- Pharung Location in Manipur, India Pharung Pharung (India)
- Coordinates: 25°04′53″N 94°19′05″E﻿ / ﻿25.08139°N 94.31806°E
- Country: India
- State: Manipur
- District: Ukhrul

Population
- • Total: 1,109

Languages
- • Official: Tangkhul Pharung tou
- Time zone: UTC+5:30 (IST)
- PIN: 795142
- Vehicle registration: MN
- Nearest city: Ukhrul Imphal
- Literacy: 81.52%
- Lok Sabha constituency: Outer Manipur
- Vidhan Sabha constituency: Ukhrul
- Website: manipur.gov.in

= Pharung =

Pharung also called as Shimtang is a village located west of Ukhrul in Ukhrul district, Manipur state, India. The village falls under Ukhrul sub division. Pharung borders with Hunphun (Ukhrul) village and Hungpung. The village is connected by the old National highway road route. Pharung is flanked by Ukhrul in the east, Seikhor in the west, Tashar in the south and Ngainga in the north.
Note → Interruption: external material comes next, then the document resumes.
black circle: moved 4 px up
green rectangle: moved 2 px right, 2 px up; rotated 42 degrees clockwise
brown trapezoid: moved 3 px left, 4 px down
Locally the inhabitants speak Pharung tou which belongs to the Tibeto-Burman language family.

==Total population==
According to 2011 census, Pharung has 175 households with the total of 1109 people of which 553 are male and 556 are female. Of the total population, 173 were in the age group of 0–6 years. The average sex ratio of the village is 1005 female to 1000 male which is higher than the state average of 985. The literacy rate of the village stands at 81.52% which is higher than the state average 76.94%. Male literacy rate stands at 86.17% while female literacy rate was 76.82%.

==People and occupation==
The village is home to people of Tangkhul Naga tribe. Majority of the inhabitants are Christians. Agriculture is the primary occupation of the inhabitants. Pharung is one of the 44 villages in Ukhrul district that would be affected being a catchment area when the Mapithel Dam is finally completed and fully functional.